[Work task]
In the entries below, find the line containing "pyautogui.click(x=<x>, y=<y>)". Copy it and all lines after it, exactly, through the end.

Stored records
-----
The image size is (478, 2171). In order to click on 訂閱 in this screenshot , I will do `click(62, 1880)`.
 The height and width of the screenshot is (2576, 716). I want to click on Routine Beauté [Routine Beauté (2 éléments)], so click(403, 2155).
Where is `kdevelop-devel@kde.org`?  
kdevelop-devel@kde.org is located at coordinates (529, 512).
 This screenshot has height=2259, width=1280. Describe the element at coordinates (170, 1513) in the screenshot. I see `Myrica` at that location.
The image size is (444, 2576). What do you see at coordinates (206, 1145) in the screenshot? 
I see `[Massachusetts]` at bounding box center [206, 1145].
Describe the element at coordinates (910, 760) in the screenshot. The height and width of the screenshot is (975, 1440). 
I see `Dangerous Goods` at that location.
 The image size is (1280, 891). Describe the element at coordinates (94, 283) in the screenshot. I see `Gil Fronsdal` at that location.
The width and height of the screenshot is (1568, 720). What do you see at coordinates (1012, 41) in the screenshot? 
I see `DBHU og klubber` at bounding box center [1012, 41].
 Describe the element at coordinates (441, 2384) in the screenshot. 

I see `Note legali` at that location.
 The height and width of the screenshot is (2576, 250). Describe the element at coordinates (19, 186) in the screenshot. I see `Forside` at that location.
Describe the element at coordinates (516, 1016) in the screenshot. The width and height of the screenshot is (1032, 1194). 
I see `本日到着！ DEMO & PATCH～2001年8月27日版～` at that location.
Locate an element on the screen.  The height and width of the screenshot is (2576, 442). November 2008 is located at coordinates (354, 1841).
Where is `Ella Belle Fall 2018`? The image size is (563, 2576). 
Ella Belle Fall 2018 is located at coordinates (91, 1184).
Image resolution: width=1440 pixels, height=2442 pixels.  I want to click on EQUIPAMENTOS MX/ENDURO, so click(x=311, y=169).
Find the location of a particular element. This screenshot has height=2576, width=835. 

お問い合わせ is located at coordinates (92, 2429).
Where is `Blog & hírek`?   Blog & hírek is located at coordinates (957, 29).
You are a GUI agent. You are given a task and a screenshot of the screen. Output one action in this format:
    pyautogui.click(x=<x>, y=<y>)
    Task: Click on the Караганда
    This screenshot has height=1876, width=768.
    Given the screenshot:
-----
[Result]
    pyautogui.click(x=<x>, y=<y>)
    Task: Click on the Караганда
    This screenshot has height=1876, width=768.
    Given the screenshot:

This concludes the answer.